No, movies haven't gotten (much) longer
Have movies gotten longer?
It often feels like they have, right? I mean, The Hobbit was just under three hours (and felt like just over four!) – The Avengers was 142 minutes, and the sheer volume of people complaining about how long movies are lends some credence to the theory that yes, Hollywood has decided to drown their consumers in running time.
But I just caught The Good, The Bad, and The Ugly on Netflix 1 and here’s the thing: despite being a very old movie – and a very good movie – it is also a very long movie. In fact, the English dub clocks in at 179 minutes – literally one minute less than three hours. Is it possible that movies haven’t gotten longer, and that our attention spans have just gotten shorter?
I decided to answer this question in the best way possible – with large amounts of data.
Preprocessing
Getting the data was actually incredibly simple. I was so ready to write a scraper or two, but then IMDB had to go and release all of their data for public consumption. In particular, they have a file called running-times.list
, which contains exactly what you might think it contains.

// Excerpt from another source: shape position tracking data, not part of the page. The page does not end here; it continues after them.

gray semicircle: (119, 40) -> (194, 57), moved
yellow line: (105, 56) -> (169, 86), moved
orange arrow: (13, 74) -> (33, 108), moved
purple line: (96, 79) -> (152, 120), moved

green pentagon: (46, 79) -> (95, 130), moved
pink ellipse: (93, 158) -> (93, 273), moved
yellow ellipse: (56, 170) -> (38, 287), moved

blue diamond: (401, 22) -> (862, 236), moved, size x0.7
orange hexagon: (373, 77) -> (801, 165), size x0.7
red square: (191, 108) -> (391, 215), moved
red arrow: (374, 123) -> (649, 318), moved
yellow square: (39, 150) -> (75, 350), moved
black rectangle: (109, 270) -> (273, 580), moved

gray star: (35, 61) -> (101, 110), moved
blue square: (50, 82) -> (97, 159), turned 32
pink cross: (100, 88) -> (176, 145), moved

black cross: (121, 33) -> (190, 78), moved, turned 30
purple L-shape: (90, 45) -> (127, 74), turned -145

The format, though, leaves something to be desired. Take this snippet from near the beginning of the file:
"#OscarTheOuch" (2013) 30
"#Yaprava" (2013) 60 (with commercials)
"#lovemilla" (2013) 6 (approx.)
"#waszurwahl" (2013) 25
"$#*! My Dad Says" (2010) USA:30
"$#*! My Dad Says" (2010) {Code Ed (#1.4)} 30
"$#*! My Dad Says" (2010) {Goodson Goes Deep (#1.12)} 30
"$#*! My Dad Says" (2010) {Make a Wish (#1.9)} 30
"$#*! My Dad Says" (2010) {Pilot (#1.1)} 30
"$#*! My Dad Says" (2010) {Wi-Fight (#1.2)} 30
"$100 Makeover" (2010) USA:30
A few issues jump out immediately:
- The data dump includes television shows.

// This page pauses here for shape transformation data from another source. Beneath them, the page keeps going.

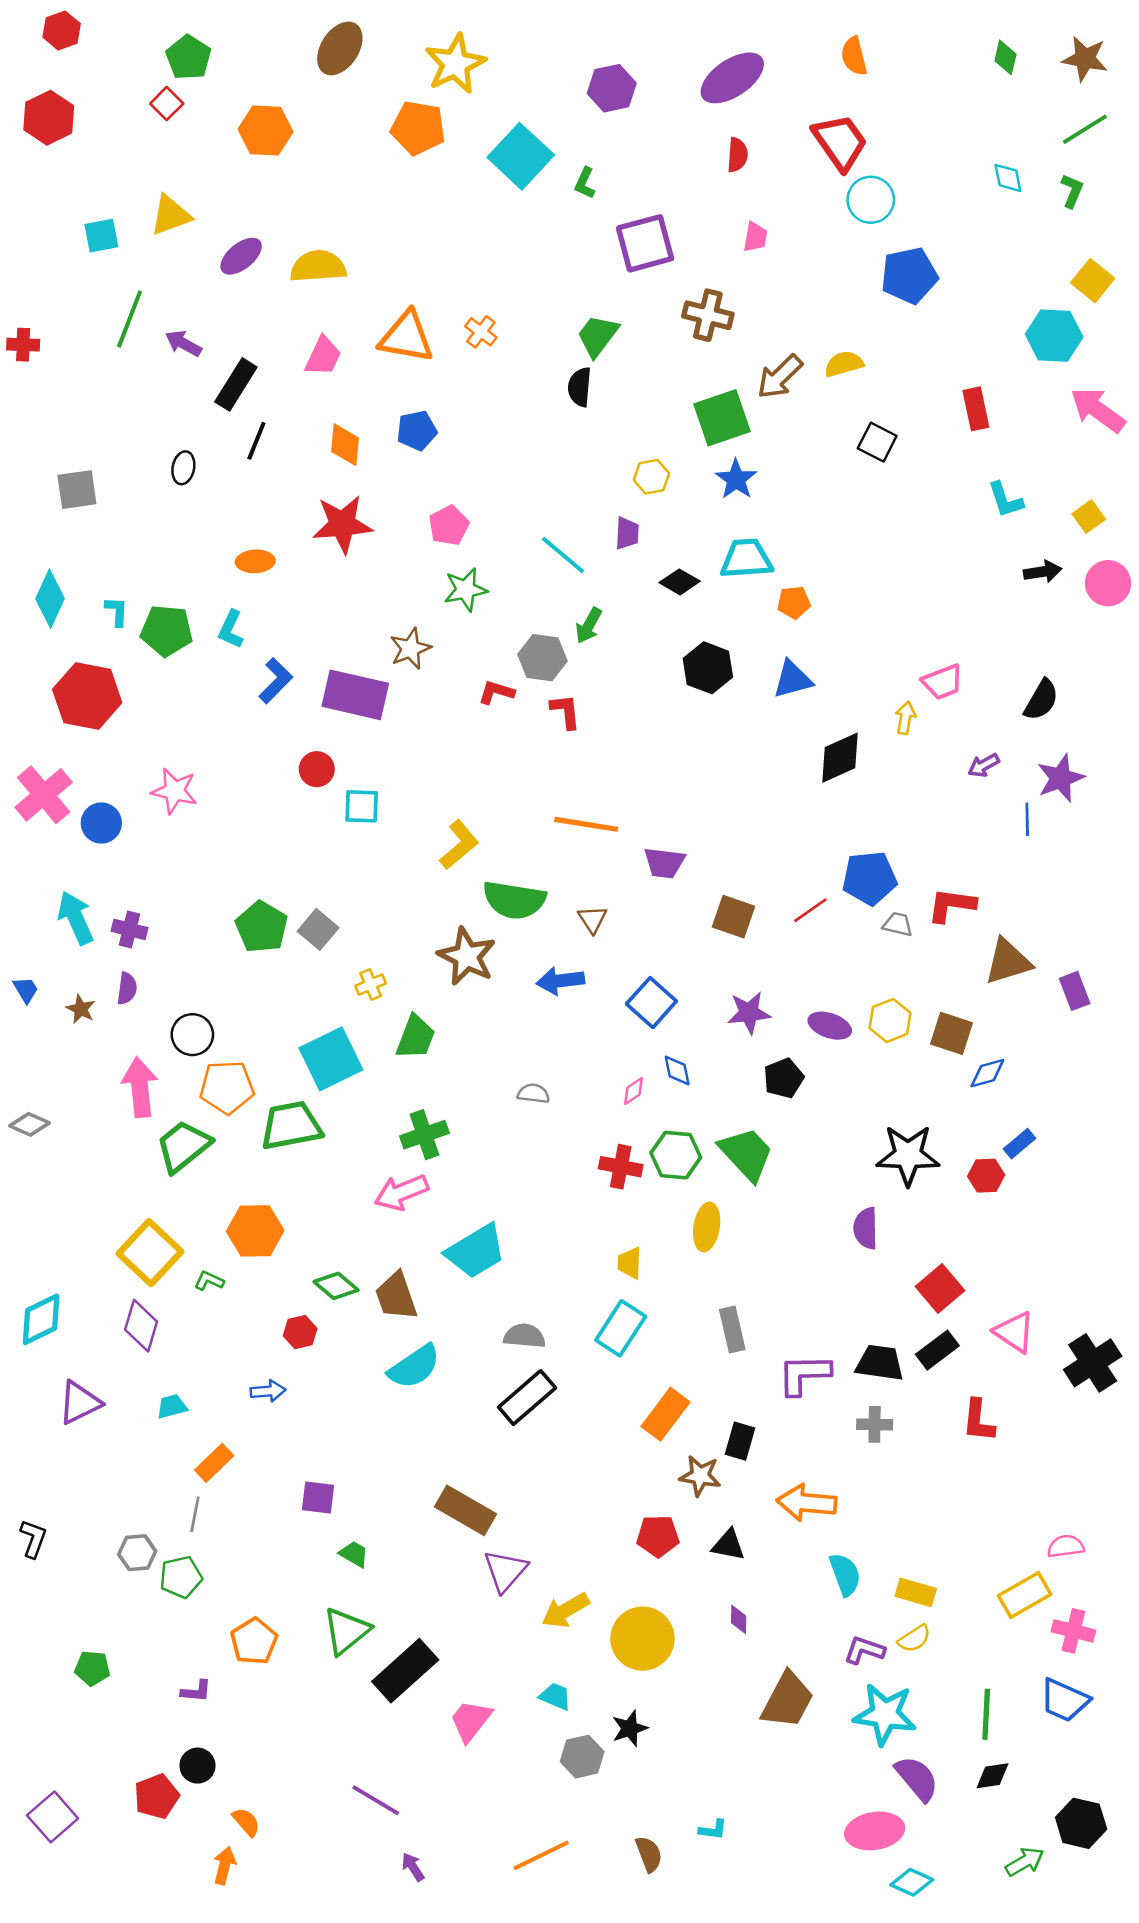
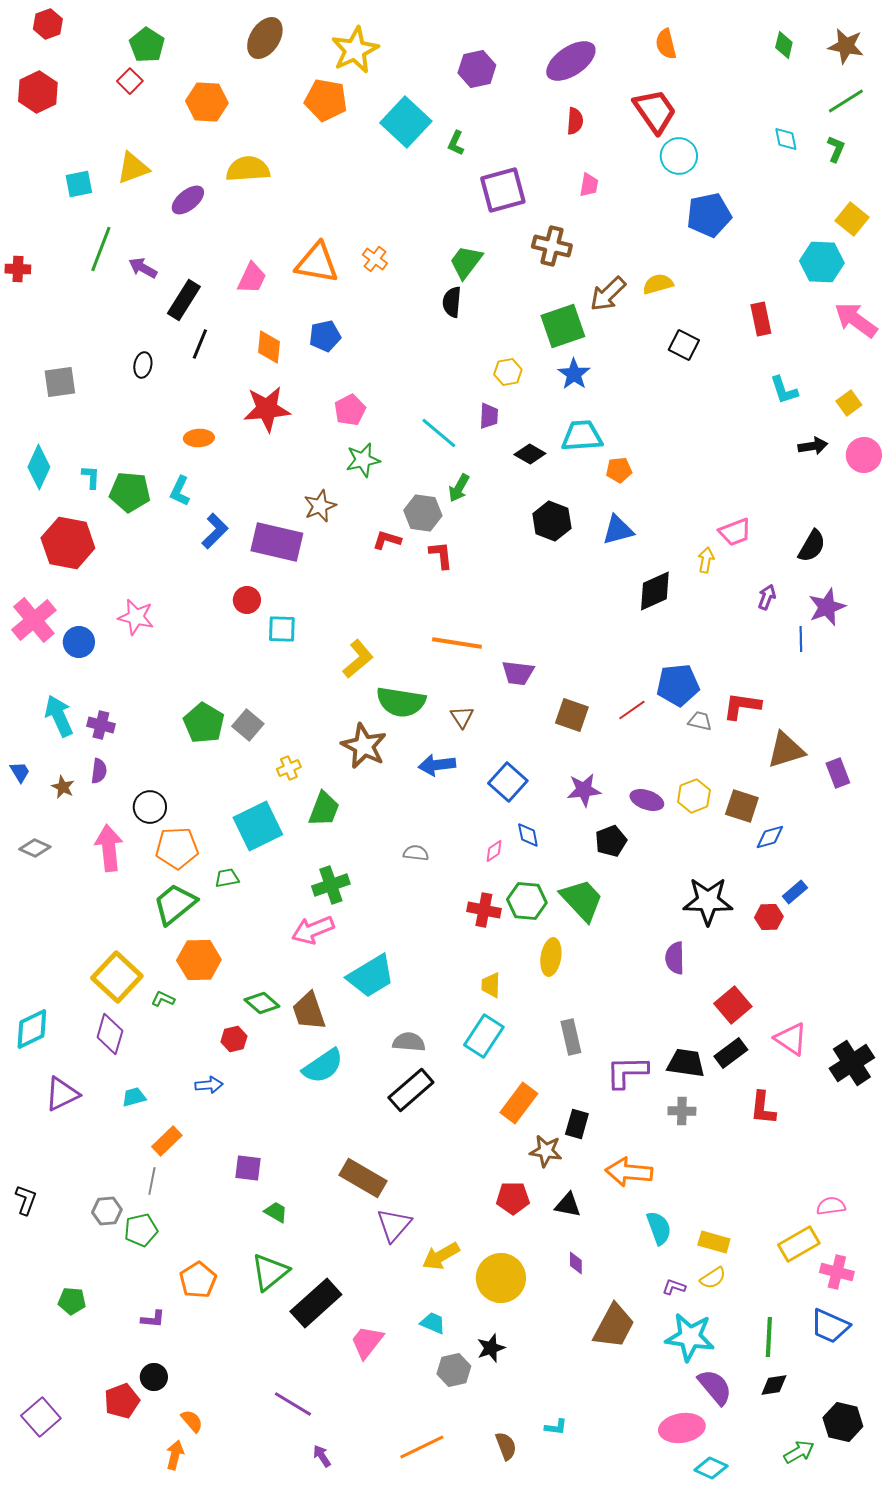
yellow semicircle: (318, 266) -> (248, 169), moved
purple arrow: (984, 765) -> (767, 597), turned 140
gray diamond: (29, 1124) -> (35, 848), moved
green trapezoid: (291, 1126) -> (227, 878), size x0.5
green trapezoid: (183, 1146) -> (175, 904), moved
purple L-shape: (864, 1650) -> (674, 1287), size x0.7

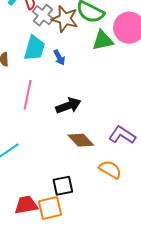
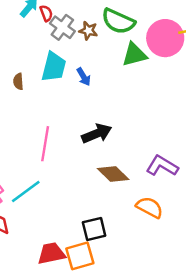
brown star: (65, 19) -> (88, 31), size x0.6
pink line: (28, 95) -> (45, 144), moved

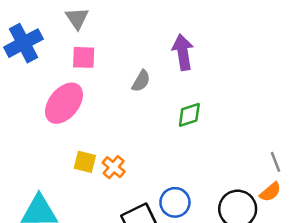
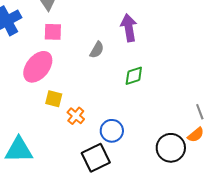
yellow square: (85, 162) -> (54, 99), moved
blue circle: (175, 202) -> (112, 131), moved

- The data’s not standardized at all: running times are prepended with countries, or appended with annotations.
- They turned @shitmydadsays into a TV show? Seriously?

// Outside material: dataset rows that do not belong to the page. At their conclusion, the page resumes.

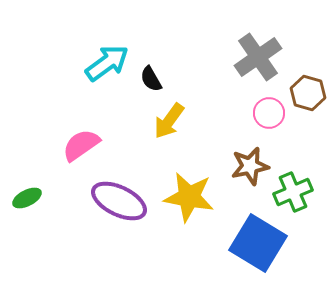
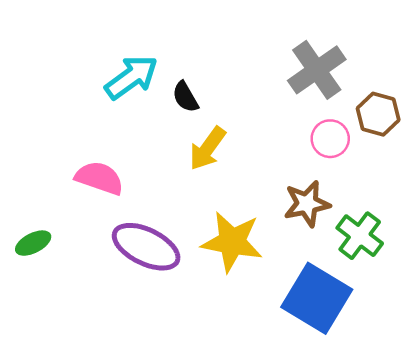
pink semicircle: (81, 145) -> (99, 178), turned 54
green cross: (293, 192) -> (360, 236), turned -30

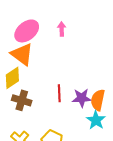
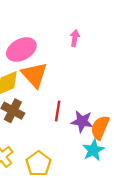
pink ellipse: (27, 31) -> (21, 50), moved
orange triangle: (22, 54) -> (34, 75), moved

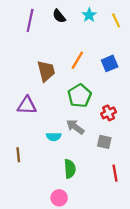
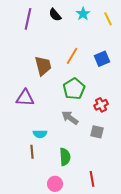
cyan semicircle: (54, 137) -> (40, 134), moved
brown line: (18, 155) -> (32, 152), moved
red line: (115, 173) -> (92, 179), moved

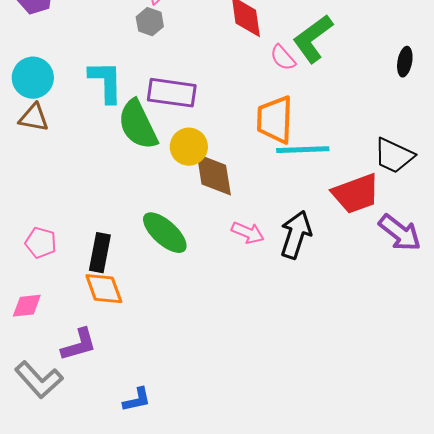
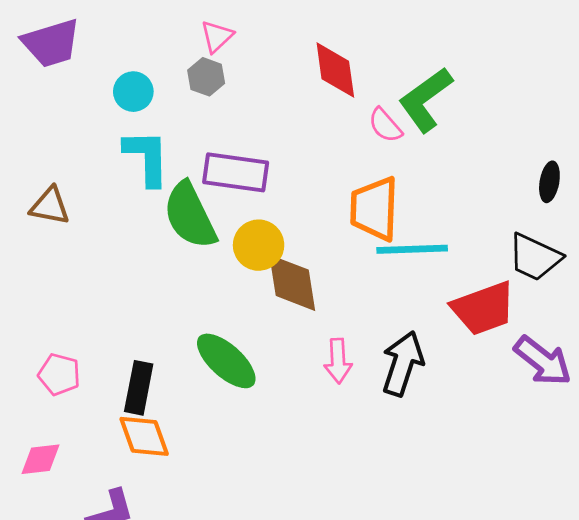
black ellipse: (405, 62) -> (549, 182), moved
cyan circle: (33, 78) -> (133, 92), moved, size x0.7
pink arrow: (248, 233) -> (338, 361), turned 64

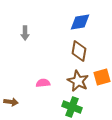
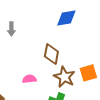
brown diamond: (79, 51) -> (51, 54), moved

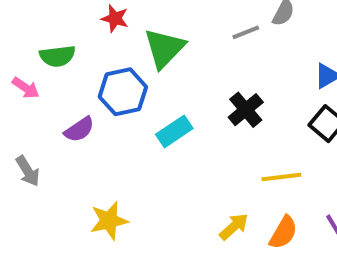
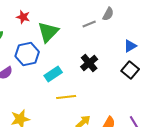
yellow line: (281, 177) -> (66, 97), moved

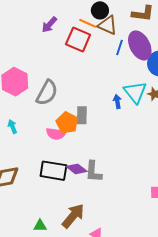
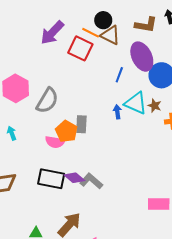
purple arrow: (49, 25) -> (52, 33), size x1.5
blue line: (120, 47) -> (119, 75), moved
cyan triangle: (135, 92) -> (136, 103), turned -30
gray L-shape: (93, 172) -> (91, 181), turned 125

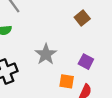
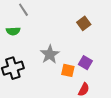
orange square: (67, 81) -> (68, 70), moved

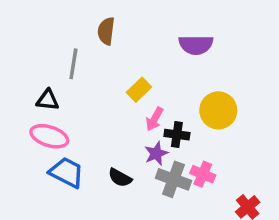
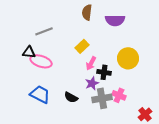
brown semicircle: (106, 31) -> (87, 12), moved
gray line: (73, 64) -> (44, 31), turned 60
pink ellipse: (49, 136) -> (41, 61), moved
gray cross: (173, 179) -> (102, 98), turned -30

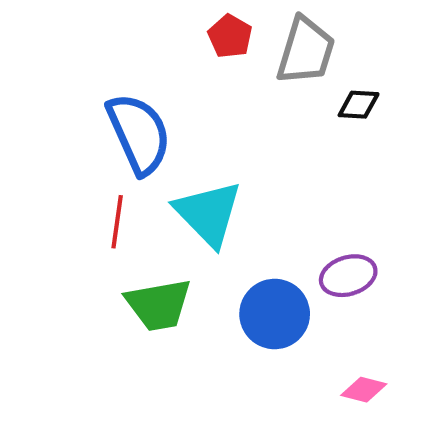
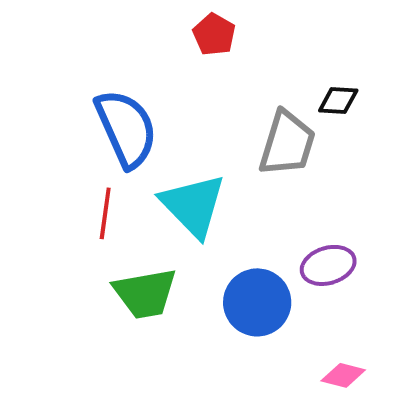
gray trapezoid: (306, 51) -> (287, 143), moved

There are a few approaches we can take to clean this data, considering all we care about is release date and run time. First, lets load the thing into memory and grab the relevant lines:
all_data = open('running-times.list').readlines()[15:-2]
>>> len(all_data)
876277
Jeez, that’s a lot of (mainly awful) data. Let’s try and munge it a little, shall we?
First, the two columns (name + release date and running time) are separated by tabs, so lets split those up and do some basic cleanup.
for line in all_data:
split_line = line.split('\t')
try:
# Get the first column.
release_date = split_line[0]
# First column looks like MOVIE_NAME (RELEASE_YEAR), so split at "(" and grab everything after.
release_date = release_date.split("(")[1]
# Years are four digits (and numerical), right?
release_date = int(release_date[:4])
# Get the last column if it's got what we want; otherwise grab the one before it, for cases like:
# > Zubin and the I.P.O. (1983) (TV) USA:59 (with commercials)
run_time = split_line[-1] if "(" not in split_line[-1] else split_line[-2]
# Some of the lines are in the form of COUNTRY:TIME, so split at the colon.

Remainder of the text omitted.